Genauso unbekannt ist, wie WarnerMedia künftig operiert. Das Unternehmen unterhält viele Verträge zum Beispiel mit Sky und produzierte zusammen Serien wie «Chernobyl». Da HBO und HBO Max in den Vereinigten Staaten von Amerika aber weiterhin getrennt operieren, wird die bisherige Europa-Strategie nicht aufgehen. Vielmehr kann WarnerMedia mit dem riesigen Archiv von WarnerBros. und den aktuellen Projekten punkten.
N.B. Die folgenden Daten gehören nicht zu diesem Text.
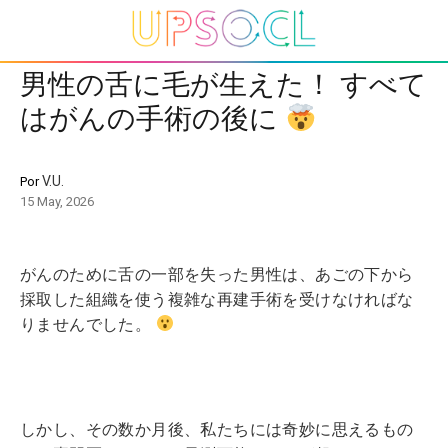
男性の舌に毛が生えた！ すべて
はがんの手術の後に
V.U.
Por
15 May, 2026
がんのために舌の一部を失った男性は、あごの下から
採取した組織を使う複雑な再建手術を受けなければな
りませんでした。
しかし、その数か月後、私たちには奇妙に思えるもの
"Disney+, Apple TV+ und die anderen Streaming-Anbieter, wie HBO Max und Comcasts Peacock, werden lokale Inhalte anbieten müssen, wenn sie global erfolgreich sein wollen", sagt der ehemalige TF1-Studiochef Tristan du Laz zu Variety, der gerade die Produktionsfirma Originals Factory gegründet hat. Als Vorbild nennt der Fernsehmacher die Musikbranche, die sich zuletzt auch wegen der voranschreitenden Digitalisierung neu erfinden musste. "Die Musiklabels waren die ersten, die verstanden haben, dass Investitionen in lokale Künstler entscheidend waren, und heute sehen wir, dass die Universal Music Group zum Beispiel fast die Hälfte ihres Jahresumsatzes von lokalen Künstlern erhält."